Sin embargo, otros actos de humanidad como la
protección de la memoria humana también son perseguidos. En Fahrenheit 451, todos
los libros son quemados por un cuerpo de bomberos que tienen como misión
perseguir y destruir toda clase de conocimiento que se oponga al régimen
totalitario. Sin embargo, el protagonista (que pertenece al cuerpo) deja su
profesión para unirse a un grupo de marginados que memorizan todos los libros
existentes y se convierten en ‘obras humanas’. Por lo tanto, la obra afianza el
legado circular de la literatura y el conocimiento. Antiguamente, las historias
eran orales hasta que se ponían por escrito en libros. Pero amenazada la
existencia de estos, vuelven a tener carácter oral para ser protegidos, de modo
que se encuentran repartidos en todas las personas del mundo. Para Bradbury,
esa es la verdadera rebeldía del héroe, y no el levantamiento contra la
tecnología. 

Otro tema que aborda la ficción distópica es la manipulación de la mente humana a través de la propaganda, el abuso tecnológico o el lenguaje. En 1984, la lengua del Gobierno es la neolengua, una especie de código lingüístico que aboga por la economía del lenguaje. Está lleno de abreviaturas y unidades léxicas que generalizan el significado de varias palabras, lo que supone la supresión de las que no son necesarias. Orwell, a través de la semántica y la semiótica de su idioma, se adelanta a su época y predice el lenguaje de la tecnología y las redes sociales. En el mundo de Internet, se escribe abreviado, rápido y conciso, se busca la inmediatez cuando vemos contenido y nos desesperamos cuando ese vídeo de TikTok no va al grano o no nos contestan al WhatsApp. En otras palabras, como diría el personaje de Clarisse (Fahrenheit 451), «nadie tiene tiempo para nadie». 

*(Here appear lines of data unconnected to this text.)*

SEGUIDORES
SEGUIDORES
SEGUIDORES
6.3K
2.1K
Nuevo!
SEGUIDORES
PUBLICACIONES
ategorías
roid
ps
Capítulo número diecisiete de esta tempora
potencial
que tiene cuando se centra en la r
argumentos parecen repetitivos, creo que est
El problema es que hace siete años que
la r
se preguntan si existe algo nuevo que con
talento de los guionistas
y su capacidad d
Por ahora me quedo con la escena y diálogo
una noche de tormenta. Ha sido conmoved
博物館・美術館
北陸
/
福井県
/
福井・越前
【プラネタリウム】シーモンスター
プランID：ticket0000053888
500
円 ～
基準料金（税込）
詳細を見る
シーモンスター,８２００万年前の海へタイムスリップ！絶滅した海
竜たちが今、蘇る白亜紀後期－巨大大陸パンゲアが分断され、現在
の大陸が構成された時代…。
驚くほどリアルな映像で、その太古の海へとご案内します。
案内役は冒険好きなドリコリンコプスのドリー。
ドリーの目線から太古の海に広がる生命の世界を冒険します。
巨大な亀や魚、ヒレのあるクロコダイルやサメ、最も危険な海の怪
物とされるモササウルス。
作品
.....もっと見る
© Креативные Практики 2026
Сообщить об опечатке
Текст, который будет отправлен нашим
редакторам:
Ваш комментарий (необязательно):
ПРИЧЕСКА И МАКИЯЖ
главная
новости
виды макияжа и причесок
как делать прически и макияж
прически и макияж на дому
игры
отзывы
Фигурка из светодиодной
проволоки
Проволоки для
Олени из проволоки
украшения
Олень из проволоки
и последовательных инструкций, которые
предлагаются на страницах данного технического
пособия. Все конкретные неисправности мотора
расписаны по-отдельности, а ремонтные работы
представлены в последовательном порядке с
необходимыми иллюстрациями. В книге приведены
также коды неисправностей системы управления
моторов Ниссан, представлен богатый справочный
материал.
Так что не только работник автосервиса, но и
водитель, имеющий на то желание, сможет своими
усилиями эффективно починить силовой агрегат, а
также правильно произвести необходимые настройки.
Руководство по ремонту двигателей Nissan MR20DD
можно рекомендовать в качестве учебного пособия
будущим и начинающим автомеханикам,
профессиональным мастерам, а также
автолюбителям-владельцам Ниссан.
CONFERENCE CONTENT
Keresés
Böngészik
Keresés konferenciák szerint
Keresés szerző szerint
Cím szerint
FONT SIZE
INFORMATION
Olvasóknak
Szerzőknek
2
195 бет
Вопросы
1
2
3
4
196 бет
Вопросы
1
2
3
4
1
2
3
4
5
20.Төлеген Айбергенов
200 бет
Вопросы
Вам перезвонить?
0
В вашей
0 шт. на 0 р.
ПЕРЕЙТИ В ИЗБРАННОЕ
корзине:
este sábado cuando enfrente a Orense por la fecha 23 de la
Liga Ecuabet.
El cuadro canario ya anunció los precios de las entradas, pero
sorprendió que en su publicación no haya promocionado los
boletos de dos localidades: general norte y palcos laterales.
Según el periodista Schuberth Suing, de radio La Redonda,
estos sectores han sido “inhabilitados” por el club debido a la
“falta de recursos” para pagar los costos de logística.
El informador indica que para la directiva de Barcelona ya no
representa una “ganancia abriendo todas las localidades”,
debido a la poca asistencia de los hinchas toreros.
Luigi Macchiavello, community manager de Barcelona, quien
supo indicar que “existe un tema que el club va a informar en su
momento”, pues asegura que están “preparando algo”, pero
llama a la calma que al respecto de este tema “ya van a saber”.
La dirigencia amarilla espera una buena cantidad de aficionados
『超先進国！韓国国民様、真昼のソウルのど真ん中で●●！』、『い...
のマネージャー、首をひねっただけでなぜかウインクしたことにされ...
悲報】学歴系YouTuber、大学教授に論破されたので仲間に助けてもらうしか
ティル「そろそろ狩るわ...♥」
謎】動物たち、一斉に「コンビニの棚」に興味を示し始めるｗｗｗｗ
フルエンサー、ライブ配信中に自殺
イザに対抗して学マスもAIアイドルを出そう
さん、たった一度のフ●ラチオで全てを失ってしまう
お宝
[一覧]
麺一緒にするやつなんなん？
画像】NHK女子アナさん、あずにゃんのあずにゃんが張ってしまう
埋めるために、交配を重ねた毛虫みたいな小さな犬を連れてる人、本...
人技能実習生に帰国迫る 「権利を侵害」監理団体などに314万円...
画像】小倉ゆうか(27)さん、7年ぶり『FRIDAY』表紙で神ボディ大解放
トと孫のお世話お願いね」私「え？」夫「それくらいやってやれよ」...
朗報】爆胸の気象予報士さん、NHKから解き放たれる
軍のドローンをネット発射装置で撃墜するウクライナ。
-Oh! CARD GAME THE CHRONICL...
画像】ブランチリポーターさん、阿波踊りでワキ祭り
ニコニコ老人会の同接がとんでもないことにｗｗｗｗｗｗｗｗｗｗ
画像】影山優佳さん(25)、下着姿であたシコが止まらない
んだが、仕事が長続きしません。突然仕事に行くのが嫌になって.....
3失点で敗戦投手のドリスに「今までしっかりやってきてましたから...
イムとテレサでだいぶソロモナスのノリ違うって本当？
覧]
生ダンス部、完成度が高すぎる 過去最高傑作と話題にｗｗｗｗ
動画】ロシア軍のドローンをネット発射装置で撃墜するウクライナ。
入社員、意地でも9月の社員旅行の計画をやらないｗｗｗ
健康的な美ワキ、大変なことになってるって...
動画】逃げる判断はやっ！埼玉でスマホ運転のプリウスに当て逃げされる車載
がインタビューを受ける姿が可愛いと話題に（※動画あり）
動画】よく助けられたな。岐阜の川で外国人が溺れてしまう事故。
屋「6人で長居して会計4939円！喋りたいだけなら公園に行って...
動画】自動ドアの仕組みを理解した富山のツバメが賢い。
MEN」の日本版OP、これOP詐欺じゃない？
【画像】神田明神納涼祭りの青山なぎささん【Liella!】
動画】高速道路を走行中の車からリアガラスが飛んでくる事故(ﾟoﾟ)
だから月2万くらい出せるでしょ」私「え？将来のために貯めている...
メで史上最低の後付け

Quizás en el futuro ocurra como en
la película de In Time (Andrew Niccol) y tengamos que hacer la compra
pagando con tiempo de nuestra vida que previamente nos han «ingresado» como
sueldo, pues el dinero es inexistente. Quizás nos veamos todavía más absortos
en la exposición de la privacidad (como Mildred en la obra de Bradbury,
sumergida totalmente en la realidad virtual) y mutemos hacia una sociedad donde
la única humanidad se reduzca a un beso clandestino en la naturaleza. Quizás mi
yo del presente sea demasiado optimista y la tecnología no sirva como
instrumento futuro de crueldad y represión, y todo se reduzca a seguir usándola
para hacernos felices. Como ese subidón que le da a tu vecino del quinto cuando
la puerta del ascensor se cierra y se convierte en una superestrella frente al
espejo gracias a sus auriculares y su reproductor de música.